In this article, we will survey the new algorithm design method called holographic algorithms. This method uses perfect matching as a basic coding technique to encode computations, and then the FKT-algorithm to carry out the final computation. A particularly innovative idea is to choose a set of linear basis vectors to express and interpret a desired computation. In effect the algorithm is designed to manipulate sums of perfect matchings in superpositions, while the speed up is achieved by cancellations among such "holographic mixes". These holographic algorithms are quite unlike anything before, except perhaps quantum algorithms. At the heart of the computation is a process of introducing and then canceling exponentially many computational fragments. But unlike quantum algorithms, these holographic algorithms produce classical polynomial time algorithms. So far this method has produced some exotic algorithms for problems which were not known to be in P previously, and minor variations of which are known to be NP-complete or NP-hard.
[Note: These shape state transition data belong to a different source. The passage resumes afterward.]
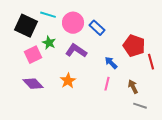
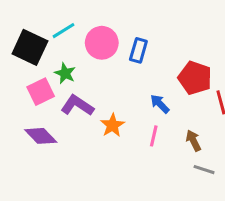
cyan line: (48, 15) -> (64, 31), turned -49
blue rectangle: (97, 28) -> (138, 50), turned 63
purple L-shape: (76, 51) -> (77, 105), moved
orange star: (68, 81) -> (112, 125), moved

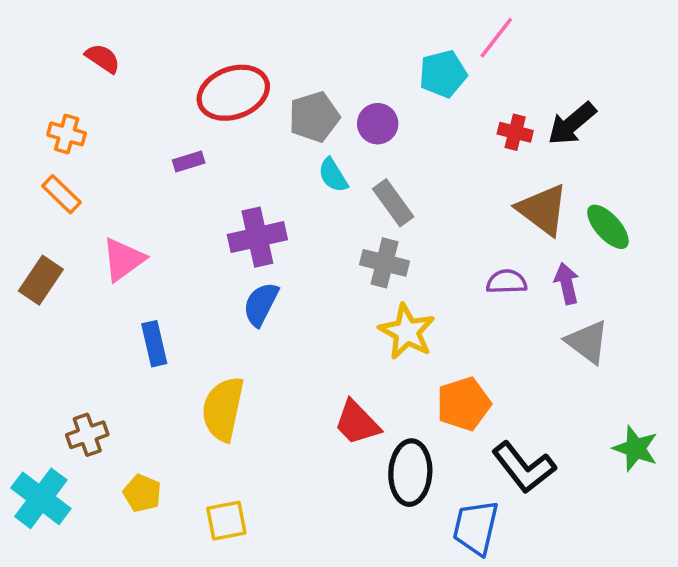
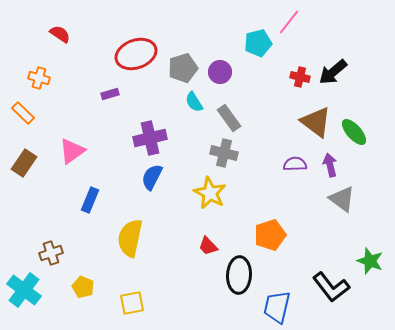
orange rectangle: (61, 194) -> (23, 113), moved
yellow star: (407, 332) -> (210, 193), moved
blue rectangle: (154, 344) -> (90, 200), turned 35
red trapezoid: (357, 423) -> (208, 246), size x0.7
black L-shape: (524, 467) -> (331, 287), moved

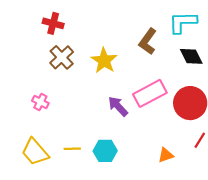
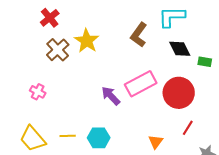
red cross: (53, 23) -> (50, 18), turned 36
yellow star: (104, 61) -> (87, 41), moved
orange triangle: (166, 155) -> (156, 142), turned -35

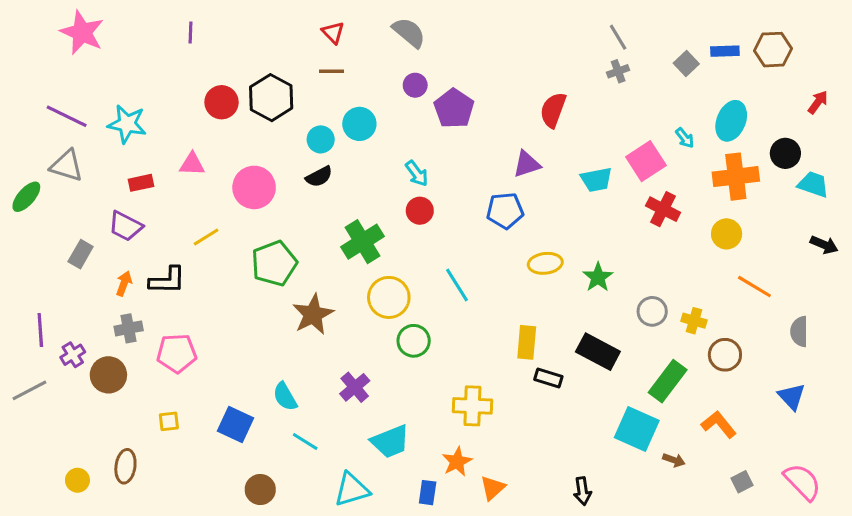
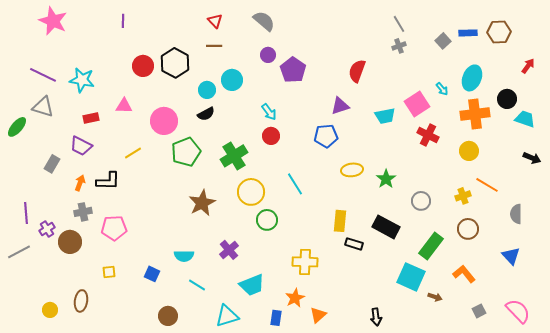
green pentagon: (274, 263) -> (186, 152), moved
yellow cross: (694, 321) -> (463, 196), moved, turned -35
cyan semicircle: (285, 397) -> (184, 256), turned -60
blue square: (235, 424) -> (152, 274), size x0.7

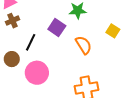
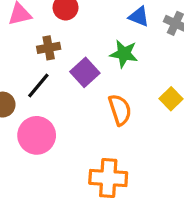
brown cross: (12, 21) -> (49, 48), moved

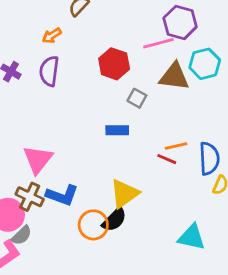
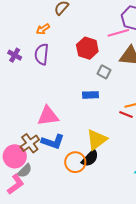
pink triangle: (38, 160) -> (48, 116), moved, turned 45
brown cross: (30, 197) -> (30, 143), turned 30

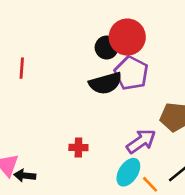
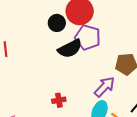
black circle: (107, 48) -> (57, 23), moved

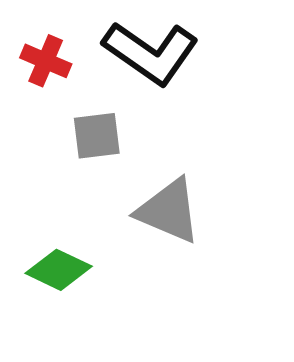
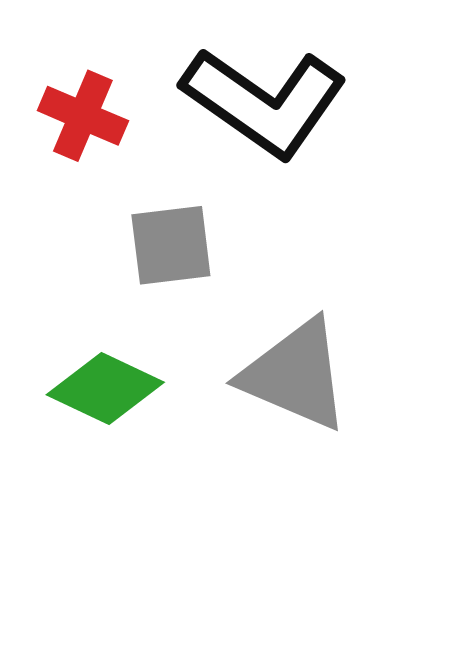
green diamond: (59, 270) -> (105, 389), moved

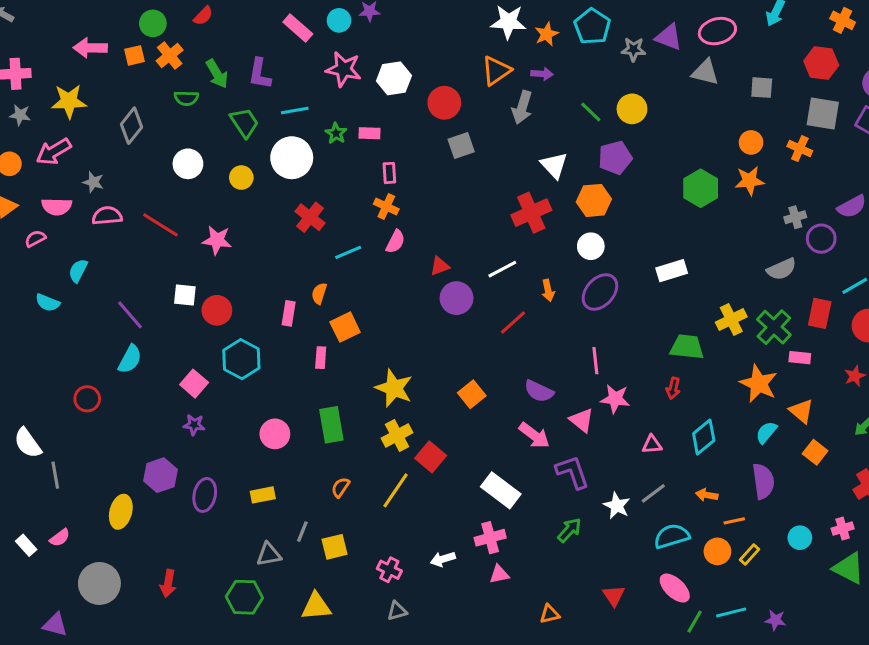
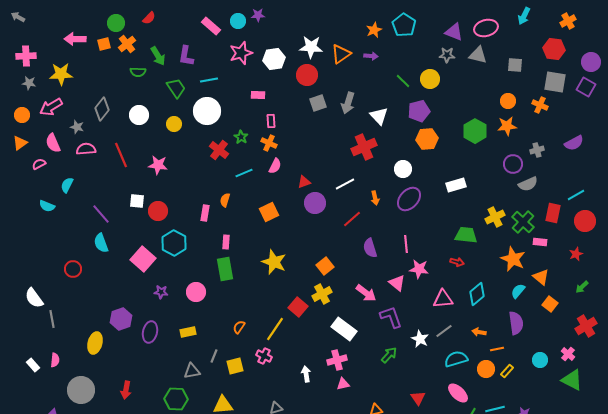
orange cross: (843, 20) -> (568, 21), turned 35
white star: (508, 22) -> (311, 47), moved
gray star: (634, 49) -> (447, 55), moved
pink star: (344, 69) -> (241, 53), turned -30
gray arrow: (522, 107) -> (348, 103), moved
gray diamond: (131, 126) -> (102, 109), moved
green star: (336, 133) -> (241, 137), moved
orange hexagon: (594, 200) -> (427, 139), moved
pink semicircle: (57, 207) -> (53, 143), turned 66
red line: (160, 225) -> (121, 155), turned 35
purple circle: (821, 239) -> (513, 164), moved
orange square: (345, 327) -> (269, 212), moved
cyan semicircle: (130, 359) -> (101, 243), turned 132
pink square: (194, 384) -> (143, 259), size x1.4
red arrow: (673, 388) -> (457, 262), turned -88
purple semicircle: (539, 391) -> (370, 248), moved, turned 48
purple star: (194, 425) -> (161, 292), moved
green rectangle: (331, 425) -> (225, 269), moved
yellow cross: (397, 435) -> (322, 294), moved
pink triangle: (652, 445) -> (443, 299), size x1.5
pink cross: (843, 529) -> (568, 354), turned -32
pink semicircle: (60, 538) -> (55, 360), turned -48
white arrow: (443, 559) -> (306, 374), turned 98
pink cross: (389, 570) -> (264, 356), moved

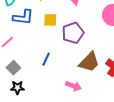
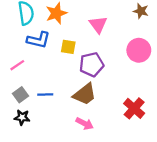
blue line: (46, 59) -> (45, 94), moved, turned 56
brown trapezoid: (89, 62) -> (85, 94), moved

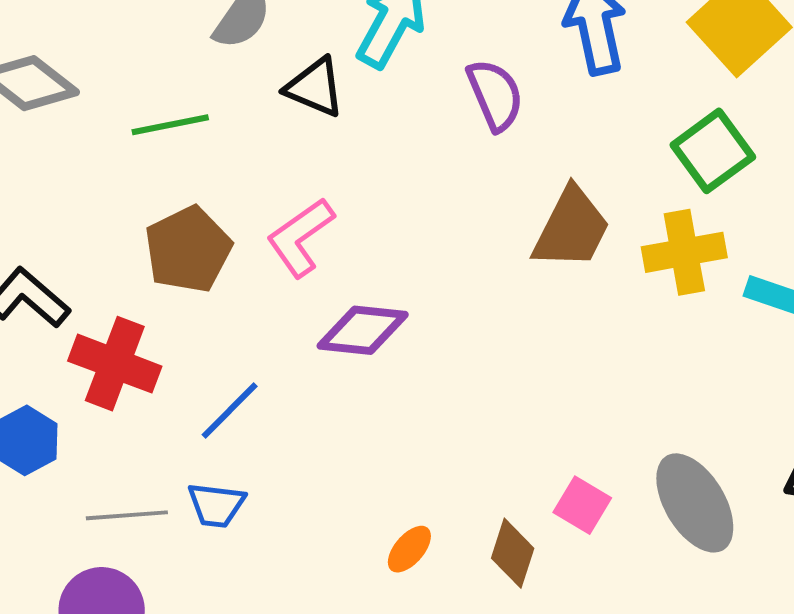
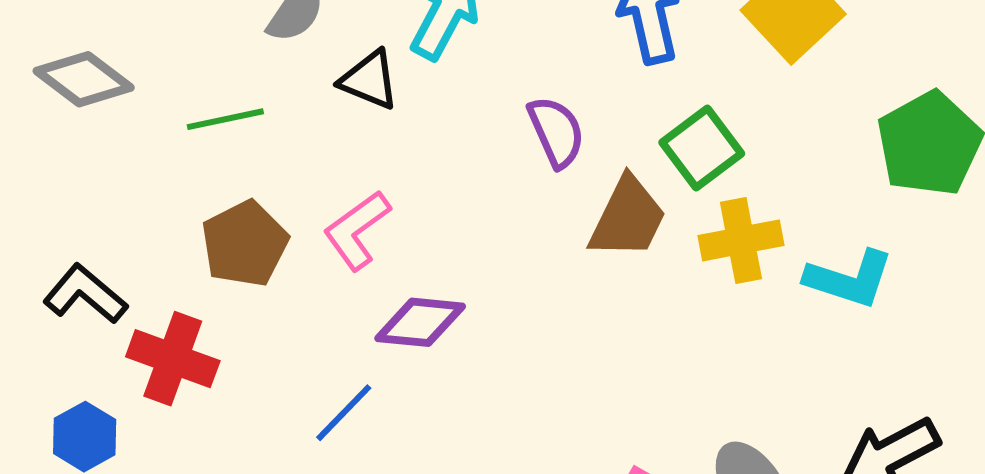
purple semicircle: (495, 95) -> (556, 132), moved
green square: (713, 151) -> (702, 148), moved
blue line: (230, 411) -> (344, 413), moved

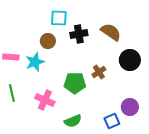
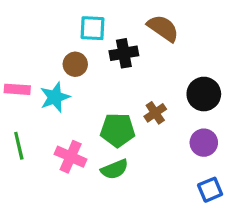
brown semicircle: (111, 32) -> (163, 28), moved
purple circle: (130, 107) -> (204, 143), moved
green semicircle: (73, 121) -> (114, 169), moved
blue square: (112, 121) -> (210, 190), moved

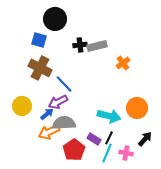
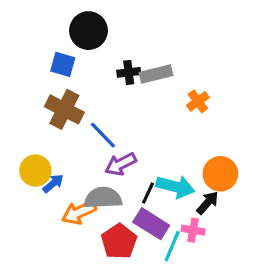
purple arrow: (58, 102) -> (121, 164), moved
blue arrow: (47, 114) -> (53, 183), moved
black line: (109, 138) -> (148, 193), moved
purple rectangle: (94, 139) -> (151, 224), size x1.5
black arrow: (145, 139) -> (208, 203), moved
pink cross: (126, 153) -> (193, 230), moved

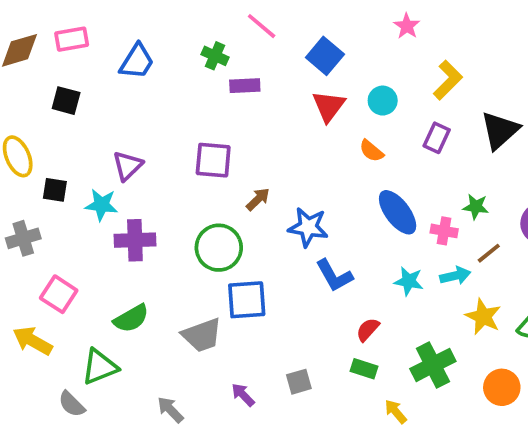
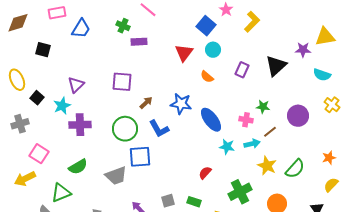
pink rectangle: (72, 39) -> (57, 13), moved
blue square: (325, 56) -> (206, 26), moved
yellow L-shape: (448, 80) -> (252, 22), moved
black square: (55, 190) -> (37, 98), turned 32
cyan star: (101, 205) -> (62, 106), turned -30
blue ellipse: (398, 212) -> (211, 120), moved
blue star: (308, 227) -> (181, 104), moved
blue L-shape: (334, 276) -> (159, 129), moved
yellow arrow: (33, 341) -> (25, 179), turned -55
green rectangle: (364, 369) -> (194, 202), moved

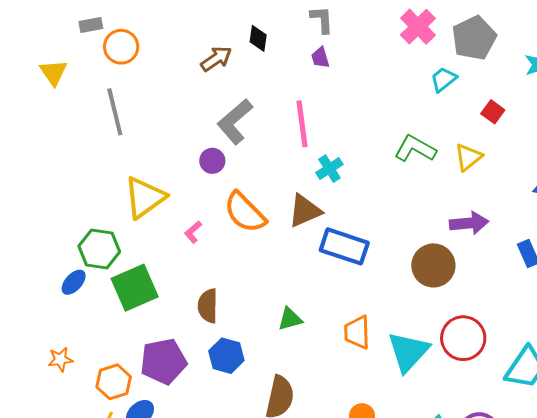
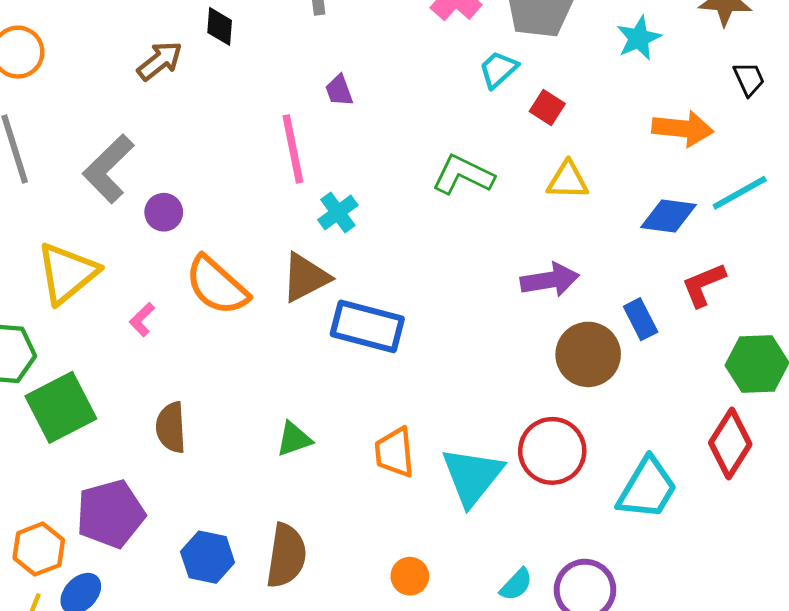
purple trapezoid: (320, 58) -> (339, 90), moved
red square: (493, 112) -> (547, 107), moved
gray L-shape: (235, 122) -> (108, 169), moved
yellow triangle: (468, 157) -> (568, 180), moved, turned 44
brown circle: (433, 265) -> (588, 354), moved
blue hexagon: (226, 356) -> (208, 557), moved

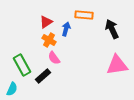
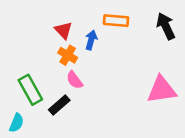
red triangle: (46, 22) -> (63, 30), turned -40
black arrow: (112, 29) -> (166, 26), moved

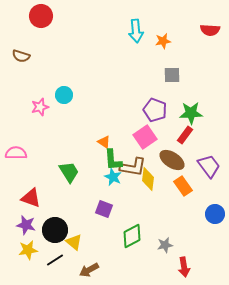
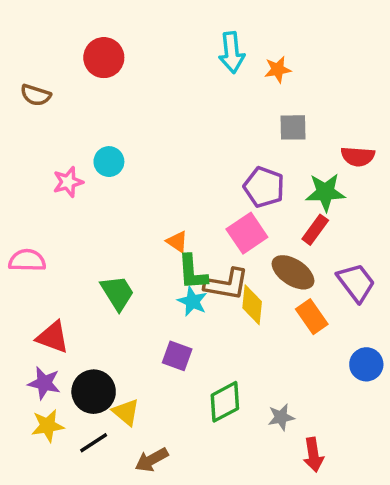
red circle: (41, 16) -> (104, 58), moved
red semicircle: (210, 30) -> (358, 156), moved

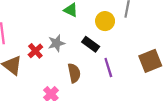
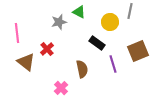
gray star: (56, 43) -> (59, 22), moved
brown square: (150, 61) -> (138, 51), moved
The most intriguing question is whether this new theory can lead to any collapse of complexity classes. We contend that our belief of NP != P is based on the sense and experience that the usual algorithmic paradigms are insufficient for NP-hard problems (we don't have strong lower bounds for general models of computation). But does our erstwhile experience apply to these new exotic algorithms? If the answer is no, then it is conceivable that the new methodology may lead to a radically revised conception of P vs. NP. Of course it is quite possible that the theory of holographic algorithms does not in the end lead to any collapse of complexity classes. But even in this eventuality, as Valiant suggested in [54], "any proof of P != NP may need to explain, and not only to imply, the unsolvability" of NP-hard problems using this approach.

"So far this method has produced some exotic algorithms for ... minor variations of [problems] which are known to be NP-complete or NP-hard."

Well, I guess all they have to show is that those "minor" variations don't take the problems out of NP-complete or NP-hard .... that should be pretty easy, right?

"'any proof of P != NP may need to explain, and not only to imply, the unsolvability' of NP-hard problems using this approach."

Uhm - so, when and if someone gets around to the Turing-award winning business of proving P != NP, that proof may need to specifically address this technique? And that makes the technique important?

At first blush, I think there's a snake around here somewhere that's a quart low. The authors might be on to something, but they look bad in this extract. They might have found something ("exotic algorithms for problems which were not known to be in P previously") interesting, but P == NP seems like overselling it, and that casts doubt on the value of the whole enterprise.

(got that one from my algorithms course professor)

Still I think when the author says that P != NP proofs will have to address this I think he's right that that is important. It means that this is at the crux of the issue, either way it goes.

Actually, from what I understand, that's not the point at all! What is "holographic storage" btw?

The whole point being that the reference signal can be projected into the storage and match found in a single pulse. Holographic algorithms deal generally with algorithms based on interference, so they might not directly relate to a physical storage device but the principles are similar.